Intensity discrepancies. Why is it that when I am analyzing, e.g., T3 data in "BMWbest" file, and cycling back and forth between a paused capture on the bar graphs view and a paused capture on the frequency view, the T3 vibrations do not look like they are the same intensity. For example, on the frequency view, I have a paused moment where it looks like the T3 vibration for the RF wheel is 74 mgs, but when I cycle over to the bar graph view, it looks to be less than 20 mgs. Is there a time delay between the frequency view and the bar graph view? Is it because the "T3" vibration is slightly off center from what the mathematical calculation for where T3 actually is? Why is there this discrepancy between the bar graph view and frequency view in terms of intensity (mgs)?

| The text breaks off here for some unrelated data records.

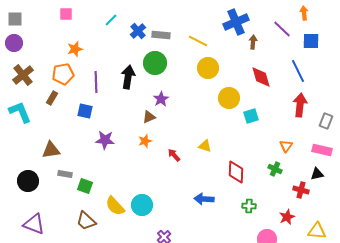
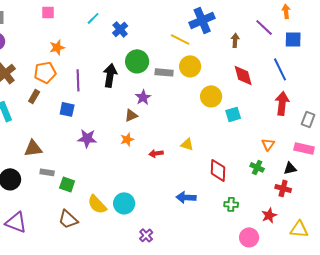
blue cross: (236, 22) -> (202, 20), moved
gray rectangle: (161, 35) -> (164, 72), moved
red arrow: (174, 155) -> (156, 153), turned -56
black triangle: (317, 174) -> (290, 168), moved

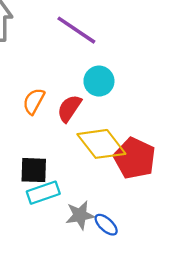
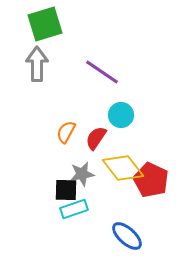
gray star: (80, 215) -> (82, 174), moved
blue ellipse: (106, 225) -> (127, 236), size x1.5

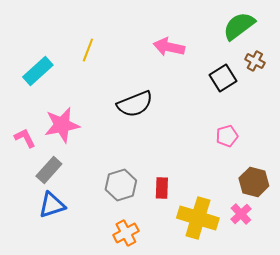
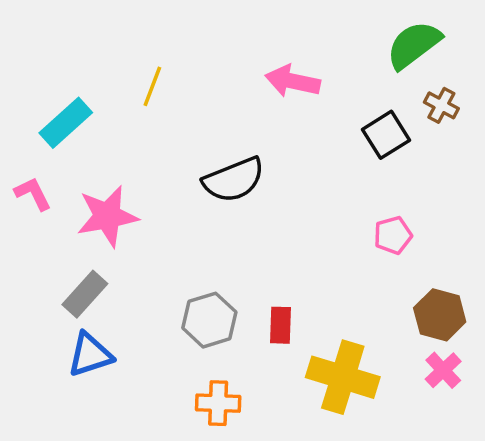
pink L-shape: (25, 138) -> (33, 194), moved
pink cross: (241, 214) -> (443, 370), moved
orange cross: (126, 233) -> (218, 403), turned 30

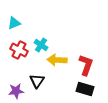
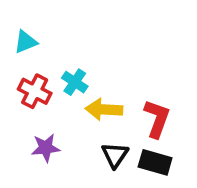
black triangle: (37, 81) -> (115, 155), moved
purple star: (16, 91) -> (46, 148), moved

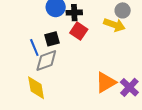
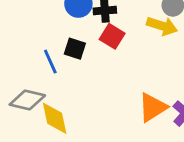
black square: (52, 39) -> (75, 49), turned 35
gray diamond: (46, 61) -> (27, 100), moved, turned 35

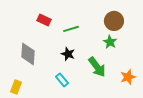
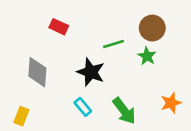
green line: (71, 29) -> (113, 44), moved
black star: (68, 54) -> (91, 72), size x1.5
green arrow: (97, 67) -> (124, 111), moved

This behaviour we can attribute to the theoretical frequency calculation of T3 (denoted by the vibration order marker) and the actual frequency of T3

When obtaining road speed via OBD, the theoretical T3 frequency is first calculated using T1 x 3 using the tyre circumference method

Given NVH knows the tyre diameter and road speed it calculates the theoretical frequency as follows:

Wheel Frequency calculated from OBD road speed and tyre circumference.
Road speed 47.8 mph = 76.92 Km/h
Tyre size 205/55/16
(Vehicle speed (km/h) * 1000 (m)) / (2 π * Tire Radius x 3600 (sec))
Wheel Frequency (T1) = 11.34 Hz
T3 = T1 x 3 = 34.02 Hz

Our NVH software will place the vibration order markers (T1 & T3) at these locations in the frequency view, regardless of whether the peak vibration from the tyre or tripod joint aligns with these markers (often they don’t, but are instead, half way up the peak)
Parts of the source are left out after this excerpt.